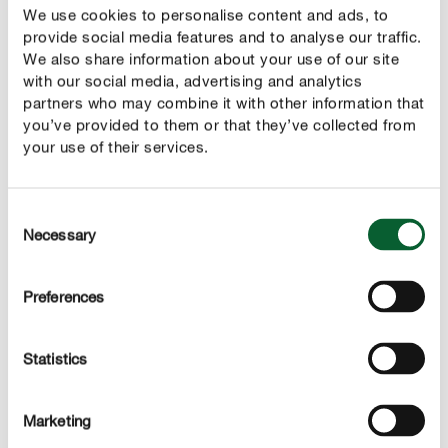
Si vous voulez chouchouter vos tulipes, et selon leur
We use cookies to personalise content and ads, to
variété,
, avant la
provide social media features and to analyse our traffic.
amendez le sol dès le printemps
We also share information about your use of our site
plantation. Bien appliquée, cette méthode dispense
with our social media, advertising and analytics
quasiment d’une fertilisation supplémentaire avec un
partners who may combine it with other information that
engrais organique.
you’ve provided to them or that they’ve collected from
your use of their services.
Généralement,
les tulipes à grandes fleurs apprécient
. Une
aussi un apport plus important de nutriments
bonne fertilisation permet aussi aux variétés de tulipes à
Consent
Necessary
Selection
longue durée de vie, de stocker suffisamment de
nutriments sous terre durant leur courte période de
végétation. Un apport de compost doit être mesuré, car il
Preferences
favorise la rétention d’humidité dans le sol.
Statistics
Quand peut-on tailler les tulipes ?
Dès que les hypanthes des tulipes commencent à
Marketing
de préférence à leur base pour que la
faner, coupez-les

# TASK STATEMENT
Go through the records above and return every line that holds the string "nutriments".

# EXERCISE ANSWER
aussi un apport plus important de nutriments
nutriments sous terre durant leur courte période de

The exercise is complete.